A lot of one car?

 photo CNR470000-05_zpsiebb87c9.jpg
(“Why so many?” Here’s why…)

In response to my previous posting on the CNR 470000 series boxcar project, René Gourley commented:

Gosh, isn’t that an awful lot of one class of car for your little pike, Trevor?

It’s a terrific question and I decided it deserved its own post in response.

Yes, five models of one class of car is a lot for a layout as modest as mine. I could get away with a dozen pieces of rolling stock, for the entire layout. But I’m modelling a large number of this class of car to help address some shortcomings on my layout:

1 – I model in S scale. There’s not much equipment available in S scale, compared to other scales. I can model a few classes of CNR boxcar, but not as many as I could in HO for example.

2 – I can’t justify a wide variety of car types on my layout. I have friends who model bridge lines, and almost anything goes. But I model a small terminal of a lightly-trafficked branch line. Only cars that are serving the few industries I have would show up on the layout. Most of those are boxcars.

3 – What’s more, it’s a branch of the CNR in the steam era, which means the lion’s share of the rolling stock has to be home road. I can enjoy the occasional car from an American railroad, but my trains would never look like the “alphabet soup” of reporting marks that one would’ve seen south of the border. So, most of the rolling stock that appears on my layout will be CNR boxcars.

That said, I want variety. I don’t want to see the same few cars in every operating session. Yet given the limits outlined above – both prototype and model – how do I achieve that?

On my prototype, over the course of a year, one might see the same class of cars showing up all the time. That makes sense, because the same customers would ship or receive the same types of products. But within a given class, it would be rare for the same car to show up again and again – especially if we’re talking about something as ubiquitous as a boxcar.

So, one way I can add variety to my operating sessions is to model several examples of each class of car that I can actually model in S scale. They might have minor detail differences – or lettering differences (like a different logo) – or even just variations in weathering patterns.

I’ve done this with other cars, too – my ARA 1937 steel boxcars are a good example. I have five of these on the layout already, and will build more of them.

 photo CNR-4811472-Finished_zps23cdabc2.jpg
(Click on the image to read more about the dominance of home road boxcars on a mid-century Canadian layout)

And of course while the cars are the same class, each car number is different.

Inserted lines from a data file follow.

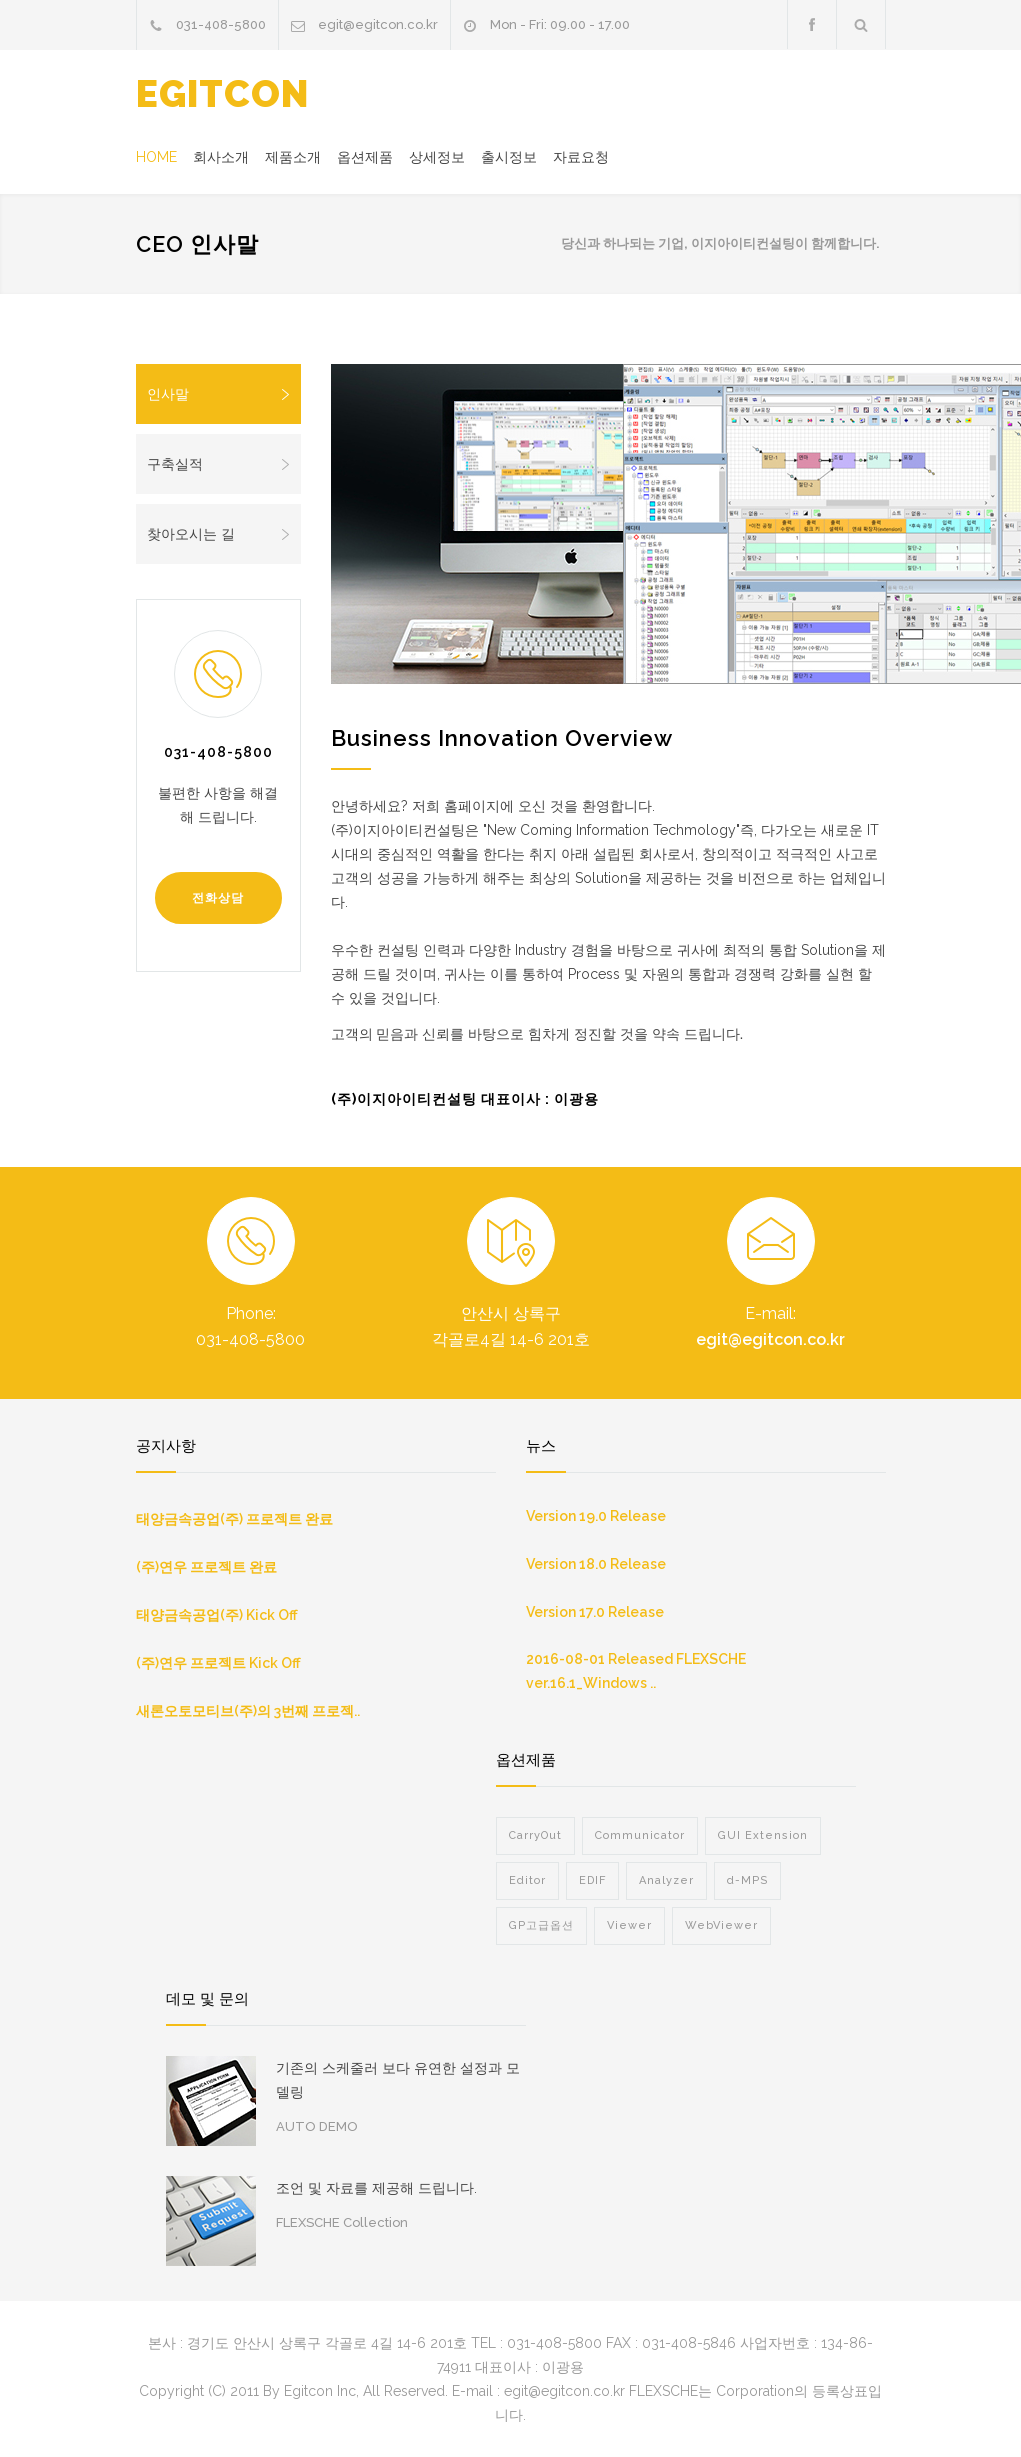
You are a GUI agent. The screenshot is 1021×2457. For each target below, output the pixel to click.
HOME (156, 157)
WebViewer (721, 1925)
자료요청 (581, 157)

Operators will have to pay attention to the details: They can’t simply look at the train and say, “Oh, that’s the USRA rebuild car – it always goes to Leedham’s Mill in Port Rowan”.

From a practical side, if I’m set up to detail, paint and letter one car I might as well do a batch of five. I can use them all and I have space to store them as I rotate them on and off the layout – but if I decide at some point that I want to unload some, I’m sure I can sell them on to other members of the S Scale Workshop.

Thanks for asking the question, René!

3 thoughts on “A lot of one car?

  1. Hi Trevor,

    I was just reading René’s comment, your reply, and now this post. Great subject matter and thank you for making it into a post.

    In terms of identifying a layout as a Canadian one, a great homogeny among the fleet is a key element almost as important in setting that identity as a particular architectural element or even scenic treatment. As we stray further from the main line, I feel like this need increases. It’s different, compared to the variety we’d see on an American layout with less variety between railroads. As I type this though, I wonder if this assumption is really true? Perhaps there was somewhere on the Maine Central or Santa Fe where most cars were home road ones too?

    I also enjoyed your comments regarding how having a larger group of similar cars forces the operators to take greater notice of the car itself during an operating session. Instead of casually noticing a pattern in the car types and destination, the operator is forced to see which car. I like that.

    Great stuff as always.



  2. Having quite a few of “the same car” makes the railroad more realistic and adds to the authenticity of the layout. BTW, many US branchlines had the same look with the exception of an occasional tank, reefer, gon or flat. Granger roads always wanted to place their cars at their industries prefernce to a “foreign” road car unless it was an mty going home and could be converted into a ld going off line to earn revenue rather than an expense.

    Barry Karlberg

    • I think it comes down to whether the location mostly originates or receives traffic. You could have quite a large terminal that only originates traffic, and then you would see far more home road cars than foreign cars.

      Even so, I think others have pointed out that in Canada, with our predominantly east-west trade patterns, if you see a foreign car, it’s likely from the Canadian Pacific.